Après avoir enregistré “Dark”, un album dédié à des textes de Nick Drake et à des standards, ainsi que “Inspiring Love” en 2016, la Française Sarah Lancman a rencontré le pianiste Giovanni Mirabassi et enregistré d’abord “A Contretemps”. Les voici réunis pour “Intermezzo”, un album consacré essentiellement à la canzonetta italiana. Natif de Pérouse, Giovanni Mirabassi, frère du clarinettiste Gabriele Mirabassi, s’est installé à Paris dès l’âge de 22 ans.
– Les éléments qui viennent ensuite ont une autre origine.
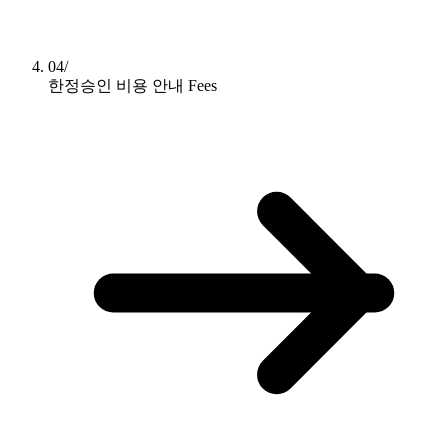
04/
한정승인 비용 안내
Fees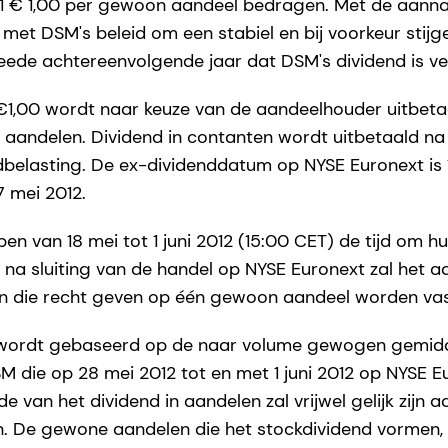
11 € 1,00 per gewoon aandeel bedragen. Met de aanna
n met DSM's beleid om een stabiel en bij voorkeur stijg
tweede achtereenvolgende jaar dat DSM's dividend is v
 €1,00 wordt naar keuze van de aandeelhouder uitbetaa
andelen. Dividend in contanten wordt uitbetaald na 
belasting. De ex-dividenddatum op NYSE Euronext is 
7 mei 2012.
n van 18 mei tot 1 juni 2012 (15:00 CET) de tijd om h
2 na sluiting van de handel op NYSE Euronext zal het a
 die recht geven op één gewoon aandeel worden vas
 wordt gebaseerd op de naar volume gewogen gemidde
 die op 28 mei 2012 tot en met 1 juni 2012 op NYSE 
 van het dividend in aandelen zal vrijwel gelijk zijn
n. De gewone aandelen die het stockdividend vormen,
Il a joué avec Chet Baker et Stefano Di Battista, formé, avec Flavio Boltro (trompette) et Glenn Ferris (trombone), un trio qui a enregistré l’album “Air”. Il a aussi gravé un “Tribute to Bill” très révélateur et pas mal d’albums solo (“Avanti!” puis “Adelante!” dédiés à des chants révolutionnaires, mais aussi “Cantopiano” dédié à la chanson). Depuis 2015, poussé par cette passion pour le chant, il accompagne Sarah Lancman, jeune chanteuse et pianiste née à Paris. En invité sur 4 plages de cet “Intermezzo”, le saxophoniste alto Olivier Bogé qui a notamment enregistré “The World Begins Today” avec le pianiste Tigran Hamasyan : un alto, à la voix suave, qui chante réellement la mélodie. Au répertoire, Estate de Bruno Martino, une mélodie charmeuse qui a beaucoup inspiré Chet; Ah, che sará, che sará de Chico Buarque (le Tu verras, tu verras de Claude Nougaro, le Toulousain célébré par Mirabassi dans Cantopiano) et surtout de grands succès de la chanson italienne signés par le Romain Sergio Caputo (Sabato italiano), Gino Paoli (Senza fine) ou Bruno Lauzi (Il poeta, Almeno tu nell’universo). Quand Sarah Lancman se lance dans Vedrai, vedrai de Luigi Tenco, le candidat malheureux de San Remo (il s’est suicidé après ce qui lui apparaissait comme un échec, malgré le soutien de Dalida), on ne peut s’empêcher de penser à Tiziana Ghiglioni et son Canta Luigi Tenco, gravé avec Paolo Fresu, Gianluigi Trovesi et Umberto Petrin (un chef d’œuvre de lyrisme mélodique). Pour les amoureux de la langue italienne, la plus chantante qui soit, le livret comprend les paroles de ces chansons bourrées d’émotion. Deux climats, deux univers vocaux.